SINGAPORE: Iron ore futures firmed on Monday as China registered destocking from relatively high portside inventory levels, indicating steady demand for the feedstock, with stable hot metal output and rebounding oil supporting prices.
The most-traded September iron ore contract on China’s Dalian Commodity Exchange (DCE) traded 0.58percent higher at 782 yuan (USD114.66) a metric ton, as of 0325 GMT.
The benchmark May iron ore on the Singapore Exchange was 0.38percent higher at USD106.2 a ton. Iron ore inventory at major Chinese ports declined by 0.65percent, data from consultancy Steelhome showed, but portside iron ore stocks are still above seasonal norms, according to a note from DBX Commodities.
The average daily hot metal output of 247 steel mills was 2.395 million tons, up 0.12 million tons from the previous week, data from consultancy Mysteel showed.
In addition, both blast furnace operating and capacity utilization rates edged up week-on-week, Mysteel data showed.

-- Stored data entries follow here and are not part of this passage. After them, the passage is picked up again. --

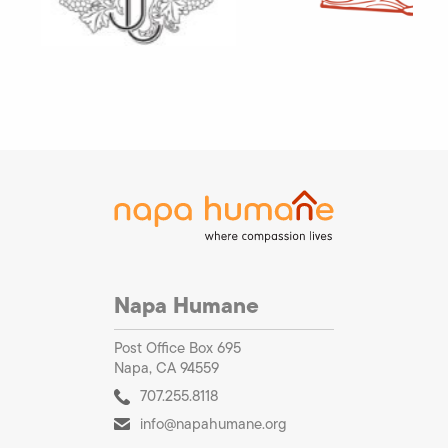
Napa Humane
Post Office Box 695
Napa, CA 94559
707.255.8118
info@napahumane.org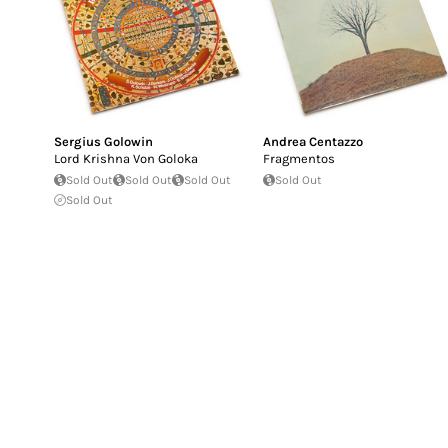
Sergius Golowin
Andrea Centazzo
Lord Krishna Von Goloka
Fragmentos
Sold Out
Sold Out
Sold Out
Sold Out
Sold Out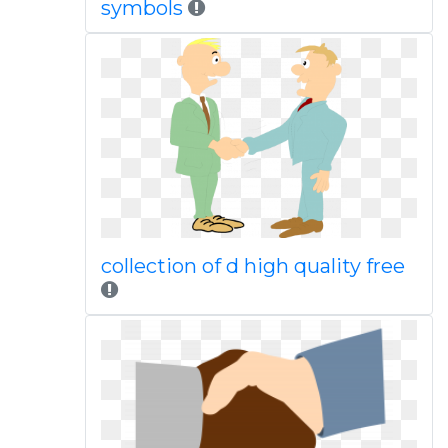
symbols
collection of d high quality free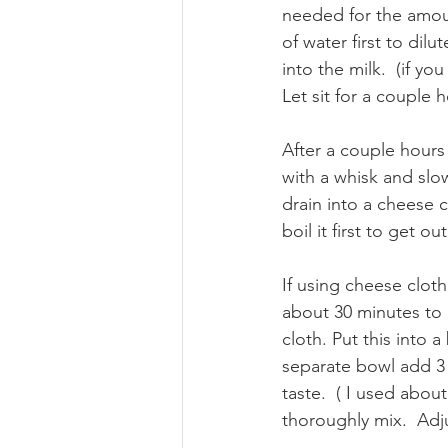
needed for the amount
of water first to dilu
into the milk.  (if y
Let sit for a couple h
After a couple hours 
with a whisk and slo
drain into a cheese c
boil it first to get o
If using cheese cloth
about 30 minutes to d
cloth. Put this into 
separate bowl add 3 
taste.  ( I used abou
thoroughly mix.  Adj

Inventory destocking, coupled with end-use steel demand having room to grow along with moderate steel mill profits indicate cost support for iron ore, according to a note by Shanghai Metals Markets.
Oil prices rebounded on Monday, after tumbling on Friday on news the Strait of Hormuz is closed again after both the US and Iran said the other party had violated their ceasefire deal by attacking ships over the weekend.
Firm oil prices have kept freight costs high, and supported iron ore prices in tandem. Other steelmaking ingredients on the DCE jumped, with coking coal and coke up 2.89percent and 2.24percent, respectively, rising in tandem with energy costs.
Steel benchmarks on the Shanghai Futures Exchange mostly advanced. Rebar gained 0.83percent, hot-rolled coil lifted 0.81percent, wire rod added 0.15percent, while stainless steel lost 0.23percent.